In his hand was a diamond ring, bought for Isabelle more than five decades ago and hidden from everyone, including his new wife.

With their mother’s health deteriorating, Isabelle’s daughters Anne-Marie Foster and Suzanne Craig had tracked Jack down and arranged the extraordinary meeting around 15 years ago, to give Isabelle the chance to see him one more time.

“He said he had been waiting for that day all his life. It was like a film that really happened. It was a dream that really did come true,” says Anne-Marie.

“Jack is the one person my mum ever loved, and she still does to this day.”

The encounter is just one of the many remarkable events during Isabelle’s life that features in Anne-Marie’s debut book, The Belle of Belfast.

The book follows Isabelle and Jack’s whirlwind romance, from their first encounters in an Irish youth club aged 15 and 19, respectively, to their heartbreaking split four years later when Jack moved to Canada to find his fortune.

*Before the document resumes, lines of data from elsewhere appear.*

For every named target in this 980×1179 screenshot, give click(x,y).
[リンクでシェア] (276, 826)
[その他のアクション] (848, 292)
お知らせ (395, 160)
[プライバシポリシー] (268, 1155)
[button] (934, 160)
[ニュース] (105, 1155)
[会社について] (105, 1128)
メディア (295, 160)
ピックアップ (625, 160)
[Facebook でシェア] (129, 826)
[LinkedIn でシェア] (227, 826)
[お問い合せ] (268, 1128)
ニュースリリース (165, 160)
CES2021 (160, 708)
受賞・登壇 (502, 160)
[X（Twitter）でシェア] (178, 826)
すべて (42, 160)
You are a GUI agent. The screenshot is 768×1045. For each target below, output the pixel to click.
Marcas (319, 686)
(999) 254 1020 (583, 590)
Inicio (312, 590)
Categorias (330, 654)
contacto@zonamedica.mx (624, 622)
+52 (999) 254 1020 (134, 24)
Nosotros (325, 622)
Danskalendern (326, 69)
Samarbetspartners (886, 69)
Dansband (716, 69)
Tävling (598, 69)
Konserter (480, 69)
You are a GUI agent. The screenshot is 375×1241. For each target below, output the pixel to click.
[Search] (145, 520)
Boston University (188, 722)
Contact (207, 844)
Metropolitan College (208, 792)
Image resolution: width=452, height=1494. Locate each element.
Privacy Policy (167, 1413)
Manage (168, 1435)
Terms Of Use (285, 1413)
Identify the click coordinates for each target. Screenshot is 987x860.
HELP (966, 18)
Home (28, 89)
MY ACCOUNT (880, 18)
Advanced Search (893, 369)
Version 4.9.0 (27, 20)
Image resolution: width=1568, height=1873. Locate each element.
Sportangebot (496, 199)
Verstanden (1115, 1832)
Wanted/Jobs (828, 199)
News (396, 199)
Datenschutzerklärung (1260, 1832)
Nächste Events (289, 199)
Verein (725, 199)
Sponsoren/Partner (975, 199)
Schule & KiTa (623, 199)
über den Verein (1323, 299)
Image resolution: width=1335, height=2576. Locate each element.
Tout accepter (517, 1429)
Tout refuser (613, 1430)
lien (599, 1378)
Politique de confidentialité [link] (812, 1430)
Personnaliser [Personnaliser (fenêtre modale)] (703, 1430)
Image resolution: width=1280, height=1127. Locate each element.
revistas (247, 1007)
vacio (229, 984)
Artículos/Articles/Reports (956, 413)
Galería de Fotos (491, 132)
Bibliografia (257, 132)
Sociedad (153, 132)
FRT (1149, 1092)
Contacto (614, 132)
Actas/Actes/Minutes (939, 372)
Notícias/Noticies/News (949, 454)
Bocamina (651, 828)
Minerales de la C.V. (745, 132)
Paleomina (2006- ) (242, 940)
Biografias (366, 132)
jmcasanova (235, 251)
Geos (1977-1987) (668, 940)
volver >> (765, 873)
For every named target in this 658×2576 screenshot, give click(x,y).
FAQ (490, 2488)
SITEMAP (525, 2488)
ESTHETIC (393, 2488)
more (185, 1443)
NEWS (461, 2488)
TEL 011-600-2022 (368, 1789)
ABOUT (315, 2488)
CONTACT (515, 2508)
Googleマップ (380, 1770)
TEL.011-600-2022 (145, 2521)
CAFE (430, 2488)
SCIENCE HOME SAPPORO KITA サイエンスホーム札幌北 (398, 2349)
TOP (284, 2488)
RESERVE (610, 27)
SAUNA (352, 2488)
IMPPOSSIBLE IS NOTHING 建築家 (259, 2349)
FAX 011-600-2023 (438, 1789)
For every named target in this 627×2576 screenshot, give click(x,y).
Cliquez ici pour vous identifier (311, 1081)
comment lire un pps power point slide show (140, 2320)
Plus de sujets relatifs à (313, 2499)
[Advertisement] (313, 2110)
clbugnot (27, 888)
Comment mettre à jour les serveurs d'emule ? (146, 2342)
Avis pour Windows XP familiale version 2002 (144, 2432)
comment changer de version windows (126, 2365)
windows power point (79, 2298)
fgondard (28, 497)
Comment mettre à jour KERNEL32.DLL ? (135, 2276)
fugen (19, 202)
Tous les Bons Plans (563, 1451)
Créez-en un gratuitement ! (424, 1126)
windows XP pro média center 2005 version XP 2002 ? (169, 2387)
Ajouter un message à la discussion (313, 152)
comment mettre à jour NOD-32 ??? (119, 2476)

He sent Isabelle countless letters to her Belfast home in the hope of being reunited, but they never reached her. Instead they were stolen, hidden or burnt by her mother, who did not approve of their relationship.

Having given up hope of ever meeting again, Isabelle married and started a family with her new husband Albert - an abusive alcoholic, with a gambling addiction.

With The Troubles erupting around their home in Falls Road, Belfast, in the 1970s, the family escaped to Fenby Avenue, in Darlington, where they lived for most of their life until Albert’s death.

Now with Isabelle aged 83 and living with Alzheimer’s, Anne-Marie decided to write the book as a tribute to her mother's extraordinary and turbulent life.

“I have never written anything in my life, except a shopping list. I am not a writer, I am just an ordinary person who has a very special story to tell,” says the 57-year-old.

“Mum has had a troubled life but she has always been there for us. She is an amazing person and has always shown amazing courage and bravery. This is a tribute to her and is my way of saying thank you to her.

“She was a very beautiful fun loving girl, and she lived a life that she shouldn’t have lived.”